» **Work item**
Pull every line with "تجارت" from the entries below.

Items listed in a dataset
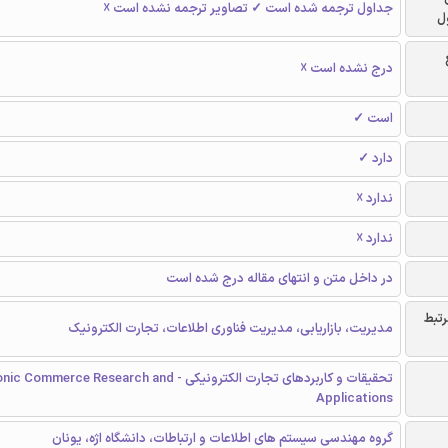
جداول ترجمه شده است ✓ تصاویر ترجمه نشده است ☓
ل
درج نشده است ☓
است ✓
دارد ✓
ندارد ☓
ندارد ☓
در داخل متن و انتهای مقاله درج شده است
رتبط
مدیریت، بازاریابی، مدیریت فناوری اطلاعات، تجارت الکترونیک
تحقیقات و کاربردهای تجارت الکترونیکی - mmerce Research and
Applications
گروه مهندسی سیستم های اطلاعات و ارتباطات، دانشگاه اژه، یونان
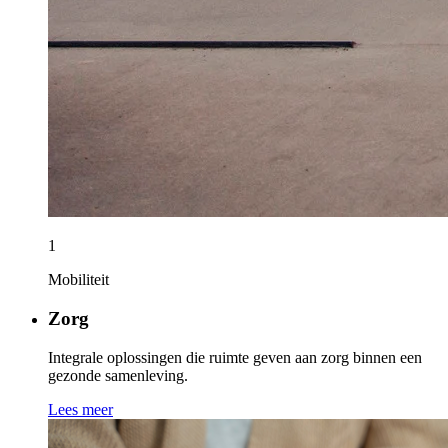
1
Mobiliteit
Zorg
Integrale oplossingen die ruimte geven aan zorg binnen een
gezonde samenleving.
Lees meer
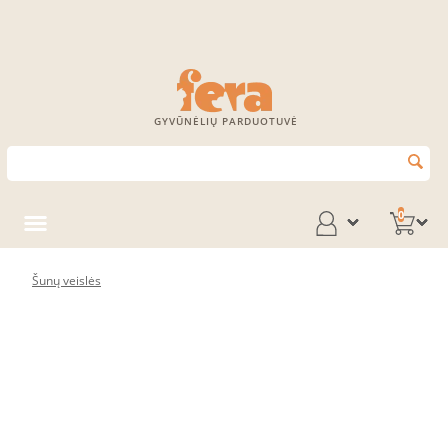
GYVŪNĖLIŲ PARDUOTUVĖ
0
Šunų veislės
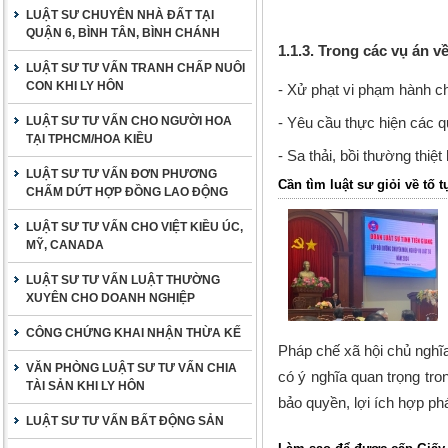
LUẬT SƯ CHUYÊN NHÀ ĐẤT TẠI
QUẬN 6, BÌNH TÂN, BÌNH CHÁNH
1.1.3. Trong các vụ án v
LUẬT SƯ TƯ VẤN TRANH CHẤP NUÔI
CON KHI LY HÔN
- Xử phạt vi phạm hành 
LUẬT SƯ TƯ VẤN CHO NGƯỜI HOA
- Yêu cầu thực hiện các q
TẠI TPHCM/HOA KIỀU
- Sa thải, bồi thường thiệt
LUẬT SƯ TƯ VẤN ĐƠN PHƯƠNG
Cần tìm luật sư giỏi về tố 
CHẤM DỨT HỢP ĐỒNG LAO ĐỘNG
LUẬT SƯ TƯ VẤN CHO VIỆT KIỀU ÚC,
MỸ, CANADA
LUẬT SƯ TƯ VẤN LUẬT THƯỜNG
XUYÊN CHO DOANH NGHIỆP
CÔNG CHỨNG KHAI NHẬN THỪA KẾ
Pháp chế xã hội chủ nghĩa
VĂN PHÒNG LUẬT SƯ TƯ VẤN CHIA
có ý nghĩa quan trọng tr
TÀI SẢN KHI LY HÔN
bảo quyền, lợi ích hợp ph
LUẬT SƯ TƯ VẤN BẤT ĐỘNG SẢN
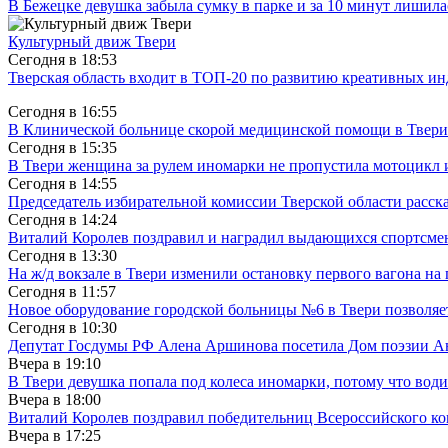
В Бежецке девушка забыла сумку в парке и за 10 минут лишила
Культурный движ Твери
Сегодня в
18:53
Тверская область входит в ТОП-20 по развитию креативных и
Сегодня в
16:55
В Клинической больнице скорой медицинской помощи в Твери
Сегодня в
15:35
В Твери женщина за рулем иномарки не пропустила мотоцикл
Сегодня в
14:55
Председатель избирательной комиссии Тверской области расс
Сегодня в
14:24
Виталий Королев поздравил и наградил выдающихся спортсмен
Сегодня в
13:30
На ж/д вокзале в Твери изменили остановку первого вагона н
Сегодня в
11:57
Новое оборудование городской больницы №6 в Твери позволяе
Сегодня в
10:30
Депутат Госдумы РФ Алена Аршинова посетила Дом поэзии Ан
Вчера в
19:10
В Твери девушка попала под колеса иномарки, потому что води
Вчера в
18:00
Виталий Королев поздравил победительниц Всероссийского ко
Вчера в
17:25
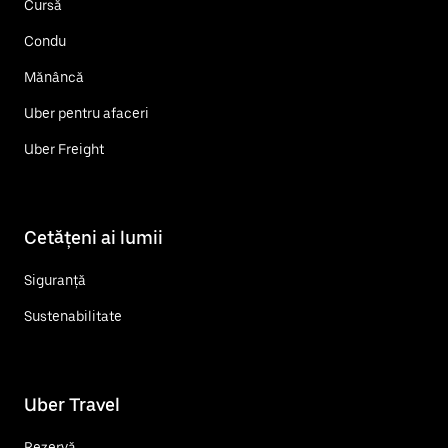
Cursă
Condu
Mănâncă
Uber pentru afaceri
Uber Freight
Cetățeni ai lumii
Siguranță
Sustenabilitate
Uber Travel
Rezervă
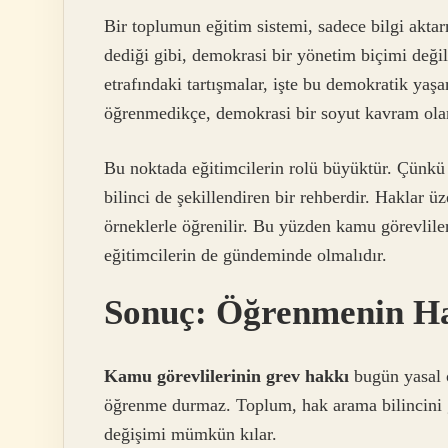
Bir toplumun eğitim sistemi, sadece bilgi aktar
dediği gibi, demokrasi bir yönetim biçimi deği
etrafındaki tartışmalar, işte bu demokratik ya
öğrenmedikçe, demokrasi bir soyut kavram olar
Bu noktada eğitimcilerin rolü büyüktür. Çünkü 
bilinci de şekillendiren bir rehberdir. Haklar 
örneklerle öğrenilir. Bu yüzden kamu görevliler
eğitimcilerin de gündeminde olmalıdır.
Sonuç: Öğrenmenin Ha
Kamu görevlilerinin grev hakkı
bugün yasal o
öğrenme durmaz. Toplum, hak arama bilincini
değişimi mümkün kılar.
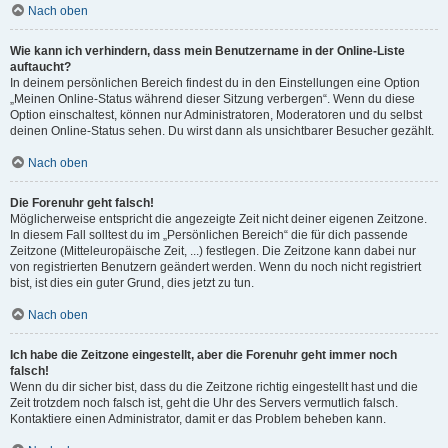
Nach oben
Wie kann ich verhindern, dass mein Benutzername in der Online-Liste
auftaucht?
In deinem persönlichen Bereich findest du in den Einstellungen eine Option
„Meinen Online-Status während dieser Sitzung verbergen“. Wenn du diese
Option einschaltest, können nur Administratoren, Moderatoren und du selbst
deinen Online-Status sehen. Du wirst dann als unsichtbarer Besucher gezählt.
Nach oben
Die Forenuhr geht falsch!
Möglicherweise entspricht die angezeigte Zeit nicht deiner eigenen Zeitzone.
In diesem Fall solltest du im „Persönlichen Bereich“ die für dich passende
Zeitzone (Mitteleuropäische Zeit, ...) festlegen. Die Zeitzone kann dabei nur
von registrierten Benutzern geändert werden. Wenn du noch nicht registriert
bist, ist dies ein guter Grund, dies jetzt zu tun.
Nach oben
Ich habe die Zeitzone eingestellt, aber die Forenuhr geht immer noch
falsch!
Wenn du dir sicher bist, dass du die Zeitzone richtig eingestellt hast und die
Zeit trotzdem noch falsch ist, geht die Uhr des Servers vermutlich falsch.
Kontaktiere einen Administrator, damit er das Problem beheben kann.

» **Expected answer**
مدیریت، بازاریابی، مدیریت فناوری اطلاعات، تجارت الکترونیک
تحقیقات و کاربردهای تجارت الکترونیکی - mmerce Research and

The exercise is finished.